Can you speak a bit about Hoka’s global expansion plans going forward?
It’s not that we’re necessarily moving into new regions as much as we’re starting to double down on our investment. The brand was started in France years ago, so we have an established business in Europe, although plenty of growth ahead of us there. Where we’re beginning to invest more and more in is China. We see that, along with our peers, that [China] is certainly a huge opportunity.

We are planning global expansion. We were in these regions [already], but we’re planning on expanding these regions. We are [also] planning on continued growth stateside and we’re building on this incredible platform to connect this global marketplace in ‘21 and ‘22.

While Hoka focuses on performance, the brand is also popular with non-athletes. Sneakerheads and fashion-focused consumers are also purchasing pairs for less athletic pursuits. Why is this?
There’s no substitute for great product and a brand that is as open and welcoming [as Hoka] crosses ages and stages and demographics. In fairness, I think our aesthetic just continues to get better and better and better. You know, anecdotally, my youngest daughter graduated a year ago from college and she said, “When I first got on campus, you couldn’t find the Hoka and by the time I graduated, I couldn’t go from my dorm room to the library without seeing five or six people wearing Hoka.”

You’ve partnered with buzzy fashion brands as well as more traditional outdoor focused brands like Cotopaxi and Outdoor Voices.

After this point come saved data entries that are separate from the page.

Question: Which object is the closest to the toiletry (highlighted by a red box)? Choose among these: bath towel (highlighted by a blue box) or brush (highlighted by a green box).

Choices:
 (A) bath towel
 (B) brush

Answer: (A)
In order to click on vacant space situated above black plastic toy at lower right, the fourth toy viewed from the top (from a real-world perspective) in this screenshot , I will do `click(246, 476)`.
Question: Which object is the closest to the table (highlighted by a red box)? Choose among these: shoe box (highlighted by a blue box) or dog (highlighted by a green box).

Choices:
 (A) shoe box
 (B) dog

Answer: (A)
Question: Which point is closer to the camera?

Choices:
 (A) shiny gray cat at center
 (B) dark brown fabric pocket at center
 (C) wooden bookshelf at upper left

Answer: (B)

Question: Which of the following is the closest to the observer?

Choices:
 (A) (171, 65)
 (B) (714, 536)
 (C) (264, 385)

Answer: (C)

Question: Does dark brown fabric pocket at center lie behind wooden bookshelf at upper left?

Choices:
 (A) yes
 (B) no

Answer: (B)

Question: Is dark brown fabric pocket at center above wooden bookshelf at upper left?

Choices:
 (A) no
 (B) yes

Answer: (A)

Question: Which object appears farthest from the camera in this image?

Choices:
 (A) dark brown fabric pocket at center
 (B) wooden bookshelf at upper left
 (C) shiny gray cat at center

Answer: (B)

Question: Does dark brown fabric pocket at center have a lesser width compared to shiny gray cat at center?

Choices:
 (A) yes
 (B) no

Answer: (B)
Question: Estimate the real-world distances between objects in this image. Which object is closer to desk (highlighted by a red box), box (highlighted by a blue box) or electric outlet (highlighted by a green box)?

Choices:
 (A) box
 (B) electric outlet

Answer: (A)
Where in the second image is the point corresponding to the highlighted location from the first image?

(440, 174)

Can you speak a bit more about your partnership strategy?
Some of [our partnerships] have been with like minded brands. I would reference the Cotopaxi collaboration. Both Hoka and Cotopaxi are value based brands: we care deeply about people and the planet. We [also] both sell at REI, so it’s not a complete “Oh, what are they doing together?”

And then there’s other collabs that we’ve done that have been much more unexpected. Sometimes those collabs, on the surface, might [seem] like strange bedfellows. However, they really can work and be super disruptive and impactful. That has definitely helped us gain awareness from a lifestyle and sneaker culture standpoint.

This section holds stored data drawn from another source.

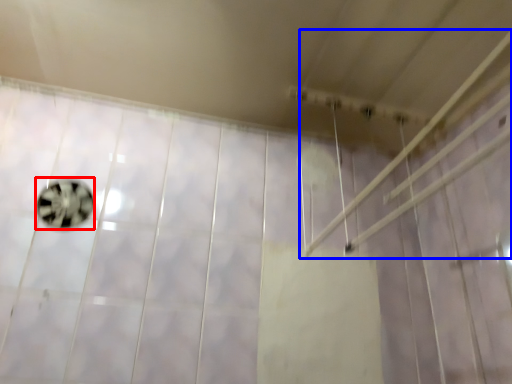 Question: Which object is closer to the camera taking this photo, ball (highlighted by a red box) or shower (highlighted by a blue box)?

Choices:
 (A) ball
 (B) shower

Answer: (B) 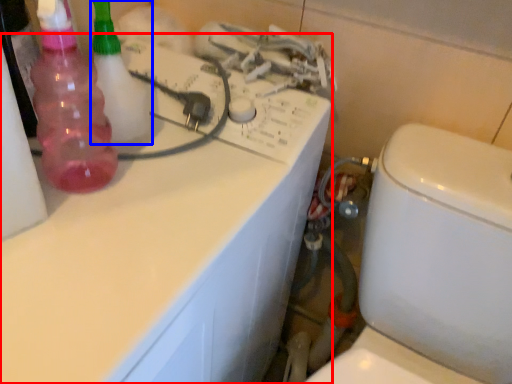 Question: Which point is closer to the camera, counter top (highlighted by a red box) or cleaning product (highlighted by a blue box)?

Choices:
 (A) counter top
 (B) cleaning product

Answer: (A)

When you are trying to find those more unusual partnerships, what are you looking for in other brands?
We’ve been very lucky. We have a lot of brands approach us all the time and we’re being mindful of how much the team can take on and market properly. How many stories can we tell?

Then it [also] comes down to too, are these people that we want to work with? Do we respect the brand and their values? They don’t have to be the exact same as ours, [but there’s] that level of being an authentic brand. Do they stand for something and do they back that up legitimately? More and more that the consumer will see right through it if you’re not authentic.